Densho Digital Archive
Bainbridge Island Japanese American Community Collection
Title: Fumiko Hayashida Interview
Narrator: Fumiko Hayashida
Interviewer: Debra Grindeland
Location: Bainbridge Island, Washington
Date: February 25, 2006
Densho ID: denshovh-hfumiko-02-0014

<Begin Segment 14>

DG: So can you tell me about James Omura?

FH: James Omura? He lived on that Sportsman Road, and we'd ride the bus to school, he says, "How are you?" and kind of waved from the bus when he, he never rode the bus, although the bus went by his house. He says, "You kids ride on the bus and wave, and here you don't think of exercise." That's why want to walk to school. But he was different, and I thought, "Wow." But now we think he was, I think he was different from other people, other students, you know. Because those days, we all wanted to ride, not walk. But he wanted to walk, not ride.

DG: And what do you remember of him during the war?

FH: During the war, I didn't know where he was.

DG: And did you become reacquainted with him later?

FH: Later, yes. Because he was real independent, and he was against the war, naturally, and he was against the evacuation, and he went to the jail for that.

DG: Can you tell me more about what you know of that?

FH: He was, he worked for Mr. Woodward, even when he was going to high school. Reporter, he was the editor of that papers. But he went to the jail because he was too blunt. But later, he was released and JACL apologized, he wrote a book. To write the book, he used to write to me to help, what happened to Cole Russ, what happened to friends on Bainbridge, and school days. He lived in Colorado. And he visited Bainbridge a couple times, to the Moritanis, all his friends before. But he was a loner, you know. Come to think of it, he might have liked me a little bit. Because through the hallway, he used to give me pencil. I just used to take it, but I didn't know. [Laughs]

DG: So you corresponded with him after the war? Can you share some, do you remember some thoughts?

FH: After he wrote it to me, and then he was writing a book when he died. In one letter he complained that he should go see a doctor, he had heart trouble. But I did tell him, better go see the doctor. But before long he died of a heart attack and he had an unfinished book of his life. Art Hansen, was it, was his name? Something like that. I was, he wrote to me, I got to know him, too, because he came for an interview, and he knew James. He's a professor at California, and he wrote a book now of James, sent me the book. And before that, somehow, corresponded between Jim and myself, he sent me all the copies. I was surprised that time. And last, just last year he sent me the book. But it's too bad he died young. I heard he died on the desk in front of the typewriter. He had a stroke. But he knew he, he told me one time that he thought bad heart, but must have been too late.

DG: So how do you think... he wrote a book about himself, and did he talk a lot about the war and how he got arrested?

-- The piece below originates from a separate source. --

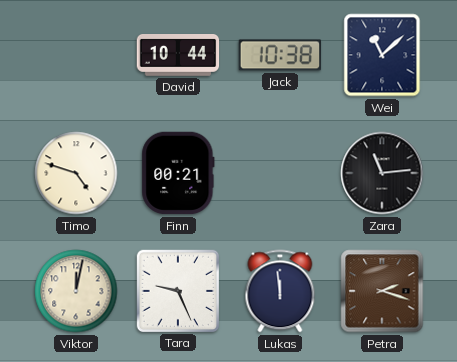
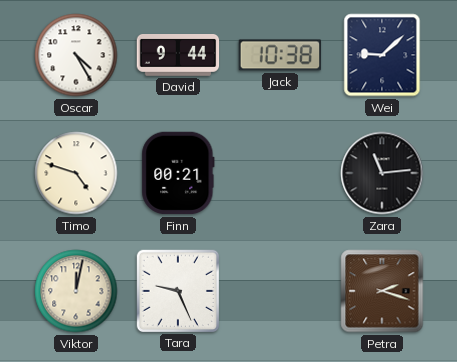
Oscar: none -> 4:25
David: 10:44 -> 9:44
Wei: 11:08 -> 9:08
Lukas: 11:59 -> none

FH: Art Hansen is going to finish it, he hasn't finished it yet. I don't know what he wrote. But he was married, he had two boys. One is a doctor, and there's another reporter in Seattle, what's his name, I forgot. He called me one time, that his son wanted to, if his son wanted to come and talk to me, would we welcome him. Said, "Sure, I will." But I haven't heard from him yet. But yeah, he was getting there, but he had a hard life. He was an editor of one of the paper, Colorado, he had to go to jail and he had to start all over again. But I don't know too much. He was different. He went to Bainbridge but he was working, later he got a job in Seattle and he graduated from Broadway High School. I remember he sent me the graduation notice but I didn't even go to graduation.

DG: So when he was arrested, did you know he had been arrested at the time?

FH: Then the war started, and he, evacuation, he refuted that, and I guess he got into trouble.

DG: How did other people feel about that? Did you know, did you know that had happened to him?

FH: Other people, even JACL was against him for making waves about evacuation. But now they kind of, he was only, not many fought for it, but he wrote that we shouldn't be evacuated and all that, so they later, it was not a very good idea, people thought.

DG: How did you feel about what he did? How did you feel then and how do you feel now?

FH: Well, I thought, and my husband did, too, just do what the government wants you to do. The children are too young, and we have to do what they tell you to do. So I didn't, I didn't think it was a good idea, but the President say, it's it.